--- WHAT THE EXERCISE ASKS ---
Among the entries below, count the lines that contain the word "taobao". Write down only the total.

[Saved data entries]
++++++++++
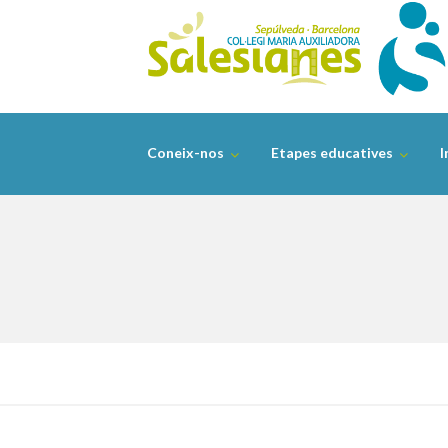
Skip
to
content
Coneix-nos
Etapes educatives
I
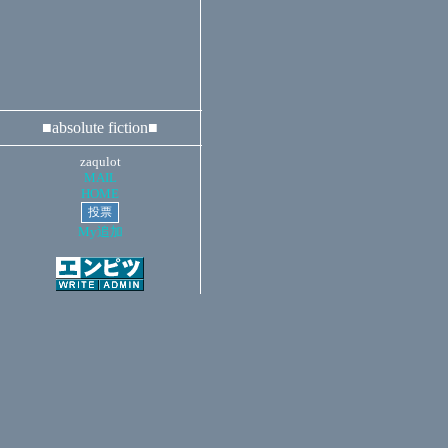
■absolute fiction■
zaqulot
MAIL
HOME
My追加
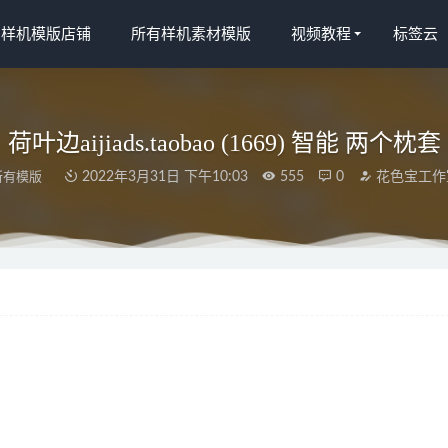
宝样机模版店铺
所有样机素材模版
视频教程
标签云
荷叶边aijiads.taobao (1669) 智能 两个枕套
所有模版
2022年3月31日 下午10:03
555
0
花色宝工作
.taobao (1074)_625
2022-03-31
n
2022-03-19
尺寸2 拷贝
2022-04-08
iads.taobao (1528)
2022-04-10
214)智能gif_(8)
2022-04-10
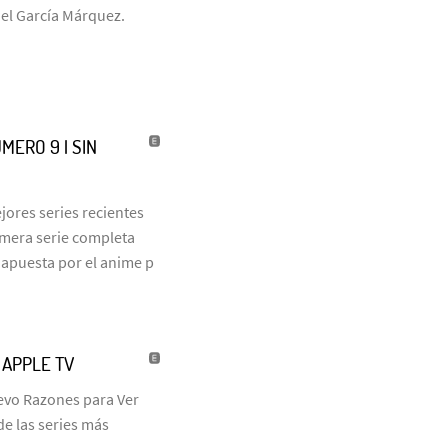
iel García Márquez.
MERO 9 | SIN
jores series recientes
rimera serie completa
 apuesta por el anime p
| APPLE TV
uevo Razones para Ver
de las series más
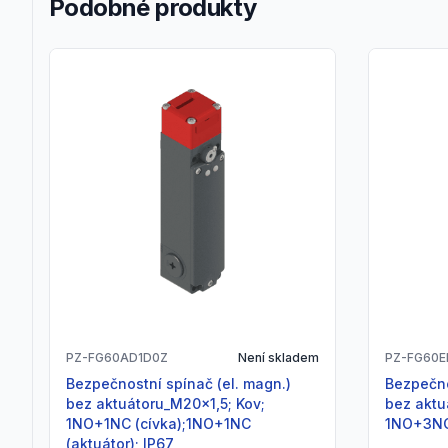
Podobné produkty
PZ-FG60AD1D0Z
Není skladem
PZ-FG60
Bezpečnostní spínač (el. magn.)
Bezpečnostní spínač (el. magn.)
bez aktuátoru_M20x1,5; Kov;
bez aktu
1NO+1NC (cívka);1NO+1NC
1NO+3NC
(aktuátor); IP67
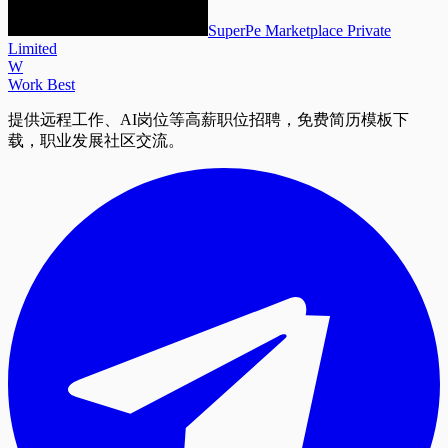
SuperPe Marketplace Private
Limited
W
Work Best
提供远程工作、AI岗位等高薪职位招聘，免费简历模板下
载，职业发展社区交流。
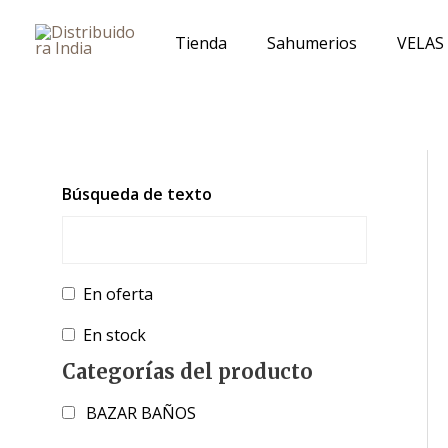
Ir
al
Tienda
Sahumerios
VELAS
contenido
Búsqueda de texto
En oferta
En stock
Categorías del producto
BAZAR BAÑOS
++++++++++
--- EXERCISE OUTPUT ---
3